LLMAssistantContextAggregator: always aggregate TTSTextFrame

This is the assistant aggregator and we should add everything that is being spoekn. Because of that we should use TTSTextFrame because those are the frames that are actually spoken. We should send the aggregation as soon as the bot stops speaking. So, we don't need to handle `LLMFullResponseStartFrame` and `LLMFullResponseEndFrame` anymore.
2025-02-20 17:41:31 -08:00
2 changed files with 53 additions and 71 deletions
--- a/src/pipecat/processors/aggregators/llm_response.py
+++ b/src/pipecat/processors/aggregators/llm_response.py
@@ -10,14 +10,13 @@ from abc import abstractmethod
 from typing import List

 from pipecat.frames.frames import (
+    BotStoppedSpeakingFrame,
    CancelFrame,
    EmulateUserStartedSpeakingFrame,
    EmulateUserStoppedSpeakingFrame,
    EndFrame,
    Frame,
    InterimTranscriptionFrame,
-    LLMFullResponseEndFrame,
-    LLMFullResponseStartFrame,
    LLMMessagesAppendFrame,
    LLMMessagesFrame,
    LLMMessagesUpdateFrame,
@@ -26,6 +25,7 @@ from pipecat.frames.frames import (
    StartInterruptionFrame,
    TextFrame,
    TranscriptionFrame,
+    TTSTextFrame,
    UserStartedSpeakingFrame,
    UserStoppedSpeakingFrame,
 )
@@ -352,8 +352,8 @@ class LLMUserContextAggregator(LLMContextResponseAggregator):

 class LLMAssistantContextAggregator(LLMContextResponseAggregator):
    """This is an assistant LLM aggregator that uses an LLM context to store the
-    conversation.

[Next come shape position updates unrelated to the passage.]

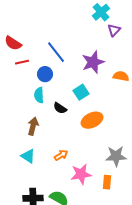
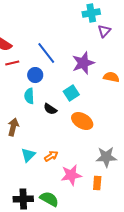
cyan cross: (101, 12) -> (91, 13), turned 30
orange ellipse: (92, 120) -> (82, 121), turned 55
brown arrow: (33, 126) -> (13, 127), moved
cyan triangle: (28, 156) -> (28, 155), moved, turned 42

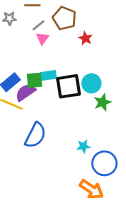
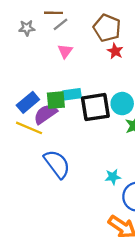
brown pentagon: (64, 18) -> (107, 28), moved
gray line: (38, 25) -> (60, 24), moved
blue semicircle: (35, 135) -> (57, 164), turned -64

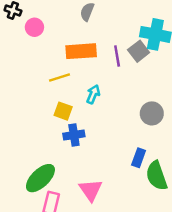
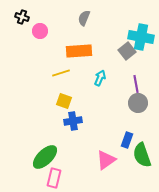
purple line: (117, 56) -> (136, 84), moved
cyan arrow: (93, 94) -> (100, 78), moved
pink triangle: (91, 190) -> (106, 160), moved, turned 30

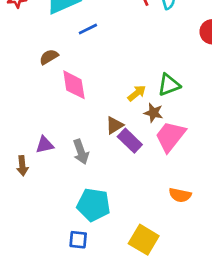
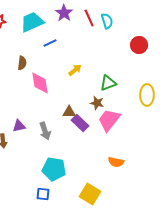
brown semicircle: (49, 57) -> (22, 63), turned 128
yellow arrow: (137, 93) -> (75, 70), moved
brown triangle: (114, 125) -> (69, 112), turned 32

It aggregates text frames received between
-    `LLMFullResponseStartFrame` and `LLMFullResponseEndFrame`.
+    conversation. It aggregates text frames spoken by the TTS service and pushes
+    the context when the bot stops speaking..

    """

@@ -361,8 +361,6 @@ class LLMAssistantContextAggregator(LLMContextResponseAggregator):
        super().__init__(context=context, role="assistant", **kwargs)
        self._expect_stripped_words = expect_stripped_words

-        self._started = False
-
        self.reset()

    async def process_frame(self, frame: Frame, direction: FrameDirection):
@@ -373,11 +371,10 @@ class LLMAssistantContextAggregator(LLMContextResponseAggregator):
            # Reset anyways
            self.reset()
            await self.push_frame(frame, direction)
-        elif isinstance(frame, LLMFullResponseStartFrame):
-            await self._handle_llm_start(frame)
-        elif isinstance(frame, LLMFullResponseEndFrame):
-            await self._handle_llm_end(frame)
-        elif isinstance(frame, TextFrame):
+        elif isinstance(frame, BotStoppedSpeakingFrame):
+            await self._handle_bot_stopped_speaking(frame)
+            await self.push_frame(frame, direction)
+        elif isinstance(frame, TTSTextFrame):
            await self._handle_text(frame)
        elif isinstance(frame, LLMMessagesAppendFrame):
            self.add_messages(frame.messages)
@@ -388,17 +385,10 @@ class LLMAssistantContextAggregator(LLMContextResponseAggregator):
        else:
            await self.push_frame(frame, direction)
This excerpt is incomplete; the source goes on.